2. Clarify the Sale Agreement

The sale agreement between you and the buyer should explicitly address who is responsible for paying out employee entitlements. There are two main scenarios to consider:

  • Employees Transfer to the Buyer

If employees remain with the new owner, their accrued entitlements (like annual leave and LSL) typically transfer to the buyer. The sale price may be adjusted to reflect this liability. Under Fair Work law, the buyer usually inherits the employees’ service continuity, which ensures their rights are preserved.

  • Employees Are Terminated

If employees are not retained by the new owner, you (the seller) must terminate their employment and pay out all entitlements owed, including redundancy if applicable. These payments must be processed before the business changes hands.

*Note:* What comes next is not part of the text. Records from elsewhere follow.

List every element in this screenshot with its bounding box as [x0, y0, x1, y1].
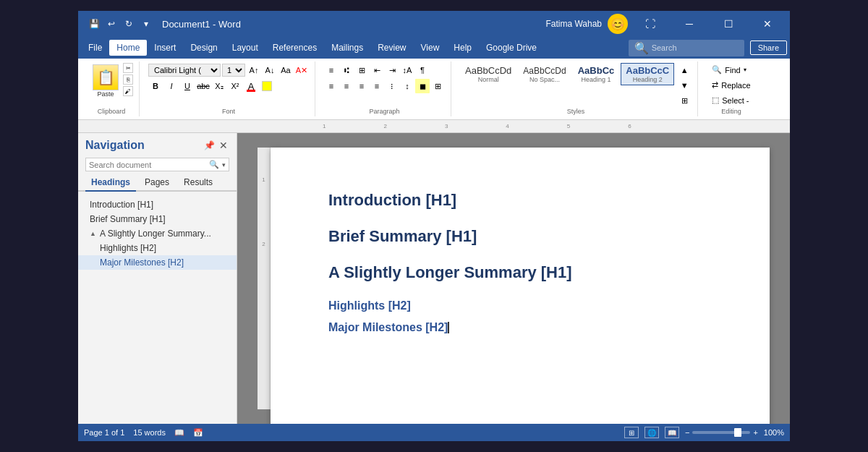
ribbon-search-input[interactable]: [652, 43, 739, 52]
navigation-panel: Navigation 📌 ✕ 🔍 ▾ Headings Pages Result…: [78, 133, 237, 424]
menu-references[interactable]: References: [265, 40, 324, 56]
print-layout-button[interactable]: ⊞: [624, 427, 639, 438]
minimize-button[interactable]: ─: [673, 11, 706, 37]
style-h2-preview: AaBbCcC: [626, 65, 669, 76]
tab-headings[interactable]: Headings: [85, 174, 136, 192]
nav-item-slightly-longer[interactable]: ▲ A Slightly Longer Summary...: [78, 226, 237, 241]
replace-button[interactable]: ⇄ Replace: [707, 78, 755, 92]
menu-review[interactable]: Review: [370, 40, 413, 56]
borders-button[interactable]: ⊞: [430, 79, 445, 93]
menu-help[interactable]: Help: [446, 40, 479, 56]
nav-search-icon[interactable]: 🔍: [209, 160, 219, 169]
quick-access-dropdown[interactable]: ▾: [139, 17, 153, 31]
align-center-button[interactable]: ≡: [339, 79, 354, 93]
styles-up-button[interactable]: ▲: [677, 63, 692, 77]
font-name-selector[interactable]: Calibri Light (: [148, 64, 221, 77]
share-button[interactable]: Share: [750, 40, 787, 55]
underline-button[interactable]: U: [180, 79, 195, 93]
close-button[interactable]: ✕: [751, 11, 784, 37]
increase-indent-button[interactable]: ⇥: [385, 63, 399, 77]
menu-layout[interactable]: Layout: [225, 40, 265, 56]
cut-button[interactable]: ✂: [123, 63, 133, 73]
nav-item-major-milestones[interactable]: Major Milestones [H2]: [78, 255, 237, 270]
superscript-button[interactable]: X²: [228, 79, 242, 93]
read-mode-button[interactable]: 📖: [665, 427, 679, 438]
strikethrough-button[interactable]: abc: [196, 79, 210, 93]
shading-button[interactable]: ◼: [415, 79, 430, 93]
nav-search-box[interactable]: 🔍 ▾: [85, 158, 229, 171]
paste-button[interactable]: 📋 Paste: [90, 63, 122, 99]
document-area[interactable]: 1 2 Introduction [H1] Brief Summary [H1]…: [237, 133, 790, 424]
undo-button[interactable]: ↩: [104, 17, 119, 31]
save-button[interactable]: 💾: [87, 17, 101, 31]
redo-button[interactable]: ↻: [122, 17, 136, 31]
menu-insert[interactable]: Insert: [147, 40, 183, 56]
menu-file[interactable]: File: [81, 40, 109, 56]
menu-view[interactable]: View: [414, 40, 447, 56]
columns-button[interactable]: ⫶: [385, 79, 399, 93]
zoom-thumb[interactable]: [734, 428, 741, 437]
styles-expand-button[interactable]: ⊞: [677, 93, 692, 108]
read-mode-icon[interactable]: 📖: [174, 428, 184, 438]
menu-mailings[interactable]: Mailings: [324, 40, 370, 56]
subscript-button[interactable]: X₂: [212, 79, 226, 93]
user-avatar[interactable]: 😊: [608, 14, 628, 34]
copy-button[interactable]: ⎘: [123, 74, 133, 85]
style-heading1[interactable]: AaBbCc Heading 1: [573, 63, 620, 85]
style-no-spacing[interactable]: AaBbCcDd No Spac...: [518, 63, 571, 85]
heading-introduction[interactable]: Introduction [H1]: [328, 191, 712, 210]
justify-button[interactable]: ≡: [370, 79, 384, 93]
decrease-indent-button[interactable]: ⇤: [370, 63, 384, 77]
document-page[interactable]: Introduction [H1] Brief Summary [H1] A S…: [271, 148, 770, 424]
nav-item-highlights[interactable]: Highlights [H2]: [78, 241, 237, 255]
tab-pages[interactable]: Pages: [139, 174, 175, 192]
format-painter-button[interactable]: 🖌: [123, 86, 133, 96]
nav-search-input[interactable]: [89, 161, 206, 169]
align-left-button[interactable]: ≡: [324, 79, 339, 93]
italic-button[interactable]: I: [164, 79, 179, 93]
style-normal[interactable]: AaBbCcDd Normal: [460, 63, 516, 85]
bullets-button[interactable]: ≡: [324, 63, 339, 77]
restore-button[interactable]: ☐: [712, 11, 745, 37]
zoom-plus[interactable]: +: [753, 428, 757, 437]
align-right-button[interactable]: ≡: [354, 79, 369, 93]
nav-close-button[interactable]: ✕: [218, 140, 229, 151]
clear-format-button[interactable]: A✕: [294, 63, 309, 77]
font-color-button[interactable]: A: [244, 79, 258, 93]
increase-font-button[interactable]: A↑: [247, 63, 261, 77]
nav-pin-button[interactable]: 📌: [203, 140, 215, 151]
tab-results[interactable]: Results: [178, 174, 218, 192]
select-button[interactable]: ⬚ Select -: [707, 93, 755, 107]
decrease-font-button[interactable]: A↓: [263, 63, 277, 77]
heading-slightly-longer[interactable]: A Slightly Longer Summary [H1]: [328, 263, 712, 282]
nav-item-brief-summary[interactable]: Brief Summary [H1]: [78, 212, 237, 226]
web-layout-button[interactable]: 🌐: [644, 427, 659, 438]
find-button[interactable]: 🔍 Find ▾: [707, 63, 755, 77]
show-marks-button[interactable]: ¶: [415, 63, 430, 77]
styles-down-button[interactable]: ▼: [677, 78, 692, 93]
menu-home[interactable]: Home: [109, 40, 147, 56]
nav-controls: 📌 ✕: [203, 140, 229, 151]
ribbon-search-box[interactable]: 🔍: [629, 40, 744, 56]
style-heading2[interactable]: AaBbCcC Heading 2: [621, 63, 674, 85]
numbering-button[interactable]: ⑆: [339, 63, 354, 77]
zoom-track[interactable]: [692, 431, 750, 434]
heading-highlights[interactable]: Highlights [H2]: [328, 299, 712, 312]
heading-major-milestones[interactable]: Major Milestones [H2]: [328, 321, 712, 334]
font-size-selector[interactable]: 13: [222, 64, 245, 77]
menu-design[interactable]: Design: [183, 40, 224, 56]
line-spacing-button[interactable]: ↕: [400, 79, 414, 93]
window-settings-button[interactable]: ⛶: [634, 11, 667, 37]
bold-button[interactable]: B: [148, 79, 163, 93]
sort-button[interactable]: ↕A: [400, 63, 414, 77]
menu-google-drive[interactable]: Google Drive: [479, 40, 544, 56]
zoom-level[interactable]: 100%: [764, 428, 784, 437]
multilevel-list-button[interactable]: ⊞: [354, 63, 369, 77]
heading-brief-summary[interactable]: Brief Summary [H1]: [328, 227, 712, 246]
nav-search-dropdown[interactable]: ▾: [222, 161, 226, 169]
font-case-button[interactable]: Aa: [278, 63, 293, 77]
nav-item-introduction[interactable]: Introduction [H1]: [78, 197, 237, 212]
calendar-icon[interactable]: 📅: [193, 428, 203, 438]
zoom-minus[interactable]: −: [685, 428, 689, 437]
highlight-button[interactable]: [260, 79, 274, 93]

3. Notify and Communicate with Employees

Transparency with your team is critical. Inform them of the sale as early as possible, outlining their options and how their employment may be affected. If termination is required, provide the appropriate notice periods based on their tenure:

  • 1–3 years of service → 2 weeks’ notice
  • 3–5 years → 3 weeks’ notice
  • 5+ years → 4 weeks (add 1 extra week if the employee is over 45 years old).

Make sure employees receive their final payslips, which should detail all entitlements paid.

4. Calculate and Pay Entitlements

Once responsibilities are clarified, calculate entitlements accurately and ensure payments are processed promptly. Payments must comply with tax (PAYG) and superannuation requirements. If employees transfer to the buyer, provide the new owner with clear records of accrued entitlements.

5. Address Long Service Leave

Handling long service leave (LSL) requires special attention. If employees transfer to the new owner, their LSL entitlements generally carry over. If they’re terminated, you must pay out any qualifying LSL amounts. Refer to state-specific rules for exact thresholds, as they vary.

For example:

  • NSW → Employees with 5+ years of service may qualify for pro-rata LSL if terminated.
  • VIC → Employees with 7+ years of service are eligible for pro-rata LSL for most termination scenarios.

6. Seek Professional Advice

Employee entitlements can be a legally complex area. Engaging a professional—such as an accountant, lawyer, or HR consultant—ensures compliance with employment law and avoids costly mistakes.

Common Challenges and How to Overcome Them

1. Disagreements About Entitlement Responsibility

To avoid disputes, ensure the details are clearly written into the sale document. Both parties should understand their obligations before signing.

2. Overlooking Long Service Leave (LSL)

Avoid surprises by reviewing state-specific LSL laws early in the sale process. The rules differ across Australia, making it easy to miscalculate or overlook eligibility.

3. Rushing the Process

Take the time needed to calculate entitlements with precision. Rushed calculations can lead to errors, requiring costly adjustments post-sale.

Final Steps for a Smooth Transition

Selling a business that employs staff comes with significant responsibility. Properly managing employee entitlements is an important step in facilitating a smooth transition for your team, the buyer, and yourself. By following the outlined steps, you can protect yourself from legal challenges and ensure employees receive their well-deserved benefits.

If you’re selling a café or other small business, handling entitlements doesn’t have to be overwhelming. With careful planning, clear communication, and professional advice, you can complete the sale confidently.

Need help with the details? Speak to an employment law expert or accountant for tailored guidance. When it comes to your business, thorough preparation is always worth the investment.